There could be many reasons:
- The thing you are mining is actually very rare, and although it could be elsewhere, it's the only place you found it. This is the case in Avatar. The Unobtanium they are mining is not found anywhere else.
- It's easier to mine on a habitable planet. You don't have all the extreme difficulty of operating in space or a planet/moon with no atmosphere. In Avatar workers can freely operate without any special equipment, using just a gas mask, and don't need to be astronauts.
- You are assuming they found Pandora to mine on it. They probably found it through scientific research, and the mining angle only appeared later when the resource was found.
Another important detail is that in Avatar they don't have any faster than light tech.

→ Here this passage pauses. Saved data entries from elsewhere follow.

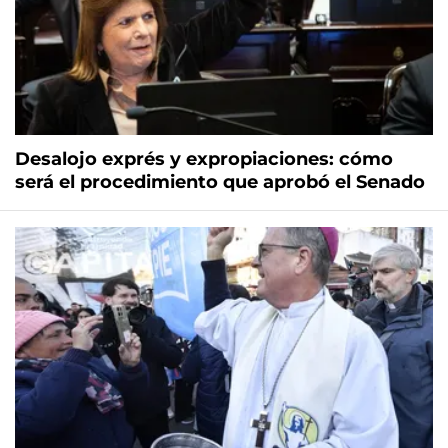
Desalojo exprés y expropiaciones: cómo
será el procedimiento que aprobó el Senado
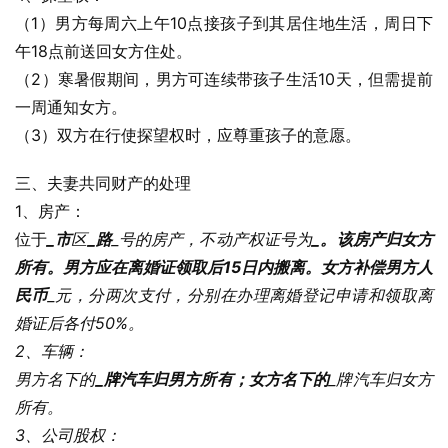
（1）男方每周六上午10点接孩子到其居住地生活，周日下
午18点前送回女方住处。
（2）寒暑假期间，男方可连续带孩子生活10天，但需提前
一周通知女方。
（3）双方在行使探望权时，应尊重孩子的意愿。
三、夫妻共同财产的处理
1、房产：
位于
_市
区
_路
_号的房产，不动产权证号为
_。该房产归女方
所有。男方应在离婚证领取后15日内搬离。女方补偿男方人
民币
_元，分两次支付，分别在办理离婚登记申请和领取离
婚证后各付50%。
2、车辆：
男方名下的
_牌汽车归男方所有；女方名下的
_牌汽车归女方
所有。
3、公司股权：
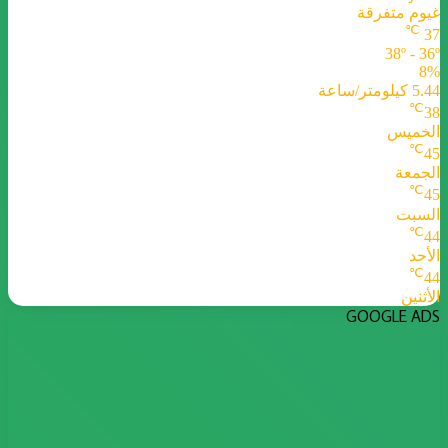
غيوم متفرقة
℃
37
38º - 36º
8%
5.44 كيلومتر/ساعة
℃
38
الخميس
℃
45
الجمعة
℃
45
السبت
℃
44
الأحد
℃
44
الأثنين
GOOGLE ADS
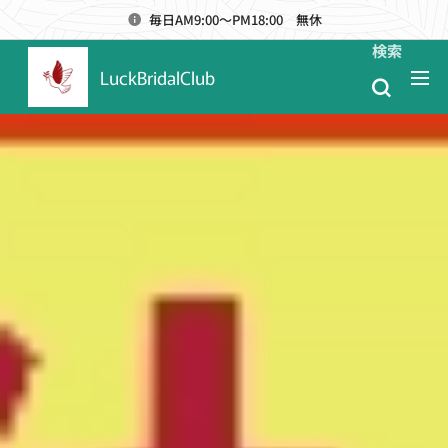
毎日AM9:00～PM18:00 無休
検索
LuckBridalClub
メニュー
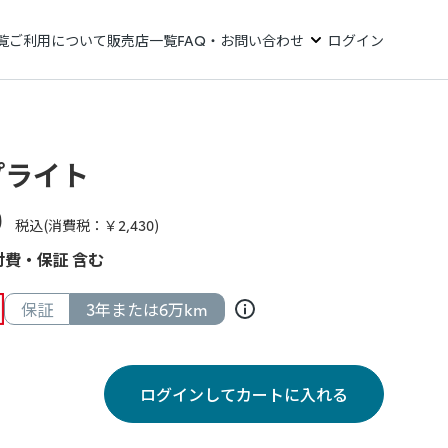
覧
ご利用について
販売店一覧
FAQ・お問い合わせ
ログイン
プライト
0
税込(消費税：￥
2,430
)
費・保証 含む
保証
3年または6万km
ログインしてカートに入れる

Pandora is in the Alpha Centauri system, the closest star to the Sun, and it takes years to get there anyway. Sure, there might be lots of better places to choose, but it's literally the only habitable body in reachable distance from Earth unless you want to spend decades flying in one direction.
The resource being extracted on the avatar planet was unobtanium.

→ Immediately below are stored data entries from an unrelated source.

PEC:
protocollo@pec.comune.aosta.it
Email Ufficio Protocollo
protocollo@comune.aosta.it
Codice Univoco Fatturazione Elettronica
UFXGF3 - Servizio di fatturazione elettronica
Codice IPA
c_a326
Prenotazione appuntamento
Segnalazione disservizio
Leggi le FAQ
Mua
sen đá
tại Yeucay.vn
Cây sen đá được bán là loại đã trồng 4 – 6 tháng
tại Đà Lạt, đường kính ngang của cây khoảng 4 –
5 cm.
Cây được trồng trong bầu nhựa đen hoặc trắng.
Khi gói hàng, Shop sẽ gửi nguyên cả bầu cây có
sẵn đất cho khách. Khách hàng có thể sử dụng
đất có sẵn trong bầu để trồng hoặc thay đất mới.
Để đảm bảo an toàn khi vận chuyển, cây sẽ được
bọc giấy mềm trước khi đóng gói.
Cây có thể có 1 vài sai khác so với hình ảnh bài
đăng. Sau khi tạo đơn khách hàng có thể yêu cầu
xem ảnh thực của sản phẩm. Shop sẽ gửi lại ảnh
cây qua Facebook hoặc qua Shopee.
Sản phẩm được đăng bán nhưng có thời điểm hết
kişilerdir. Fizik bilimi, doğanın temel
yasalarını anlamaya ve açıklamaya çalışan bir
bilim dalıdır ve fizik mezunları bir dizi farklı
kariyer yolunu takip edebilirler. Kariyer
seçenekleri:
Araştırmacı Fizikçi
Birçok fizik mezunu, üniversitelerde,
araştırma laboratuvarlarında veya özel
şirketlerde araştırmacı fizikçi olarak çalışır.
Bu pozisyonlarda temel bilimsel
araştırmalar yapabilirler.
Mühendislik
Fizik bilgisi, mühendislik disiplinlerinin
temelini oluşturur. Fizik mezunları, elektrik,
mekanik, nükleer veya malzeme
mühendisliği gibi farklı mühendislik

It was only available on that planet, precisely so intelligent people like you can’t say “why not mine barren rocks instead”?
This annoyed me also.
If the Avatar universe has physics like ours, which it looks like it does from the way things move etc..
The protoplanetry disk that the planet formed from, must have had the unobtanium, since it is so evenly spread around the later formed planet.
Yes, there are higher concentrations in various places, which could have come from impact events in the past; if this is the case the impactors are likely from the local asteroid belt or equivalent.
The unobtanium must be available, in a much easier to extract form, in asteroids in the soloar system or the moons of Pandora.
Either way, a mineral is a terrible maguffin for a space faring civilization.
In the second movie, the whale brain juice is a much better maguffin, but still kinda stupid for a technologically advanced species.
Assume that to get interstellar travel, with the suspended animation and brain beaming tech we are shown, humans are a good 200 years ahead of where we are now....given that they can also make fully functional alien bodies from scratch, that can breed and pass on genetic material to what look like viable offspring. The level of synthetic biology expertise must be insane, and they can't make this brain juice....it is just stupid.
Me too.
It’s supposed to be an indictment of capitalism. But that falls flat when you realize it was one of the most profitable movies of all time; grossing over 2 billion and being one of the fastest to reach the various benchmarks at theaters.
Pandora was a moon, not a planet. (Doesn't change your point, just correcting the detail.)
Tbf, the air on Pandora is toxic to humans. That was the entire point of using the avatars in the first movie... Wouldn't exactly call that suitable for sustaining the life of our species
And that material they found in the planet was some fictional things humans had never encountered before.